Dedikleriyle kaşlarım kendiliğinden kalktı. Ben hiç bu yüzünü düşünmemiştim ki.
"Dostunu yakın, düşmanını daha yakın tut diyon yani."
"Öyle diyom yani."
Dilimi taklit edince gülesim geldi. Ben kocamı mazlum bilirdim, ondan bu sessizliği sanırdım. Ama kazın ayağı hep aynı olmuyo. Asil ben gibi değildi. Ben huyumu biliyodum, fevriydim bi kere. Ama Asil beş düşünüp bi laf ediyodu. Bi de çok merhametliydi kalbi. İşim baltalanır, parasız kalırım demiyodu da iki yüz çalışana bile sebep olur diye dertleniyodu.
"Aman neyse canım. Kocamla, yatağımda yılan dilli kaynanalığımı konuşamam."
"Hah işte beklediğim hareketler zümrüt göz. Biz bu geceyi konuşalım senle."
Şimdi böyle de demese miydi sanki? Yaparken pek anlamıyo insan emme düşününce ar damarın neredeydi Züleyha diye paralanası geliyo.
"Hiç edebin de yok. Neyini konuşacaz, sus uyu hadi."
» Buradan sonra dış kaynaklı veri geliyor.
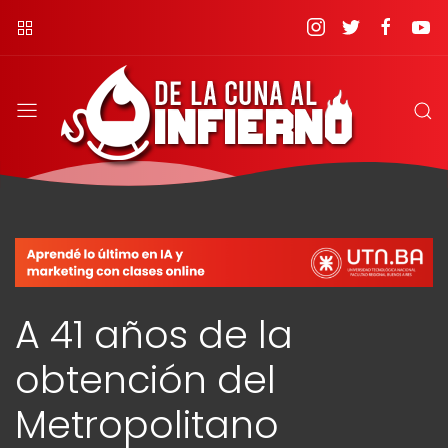
A 41 años de la
obtención del
Metropolitano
Döndüm ardımı uyuyacakmış gibi yattım. Kısık sesle gülüşü çalındı kulaklarıma. Sonrada belime sardı kolunu. İyice sokuldu ardımdan.
"Bu gece benimle sevişen kadını çok sevdim ben. İstediği gibi üzerimde hüküm süren, verdiği kadar alan, benimle beraber oynadığın oyunu çok sevdim Züleyha. Bir gün tamamen bana geleceksin. Hiç utanmadan, çekince hissetmeden. Tüm Züleyha 'lığınla bana geleceksin. Kalbini bana sen vereceksin."
Kulağıma fısıldadıkları yüreğimi yerinden çıkaracakmış gibi çarptırdı. Korku, heyecan girdi birbirine. Ağzından çıkan neyse gelecekte görmüşte, öyle bi inanmışlıkla dökülüyo gibiydi.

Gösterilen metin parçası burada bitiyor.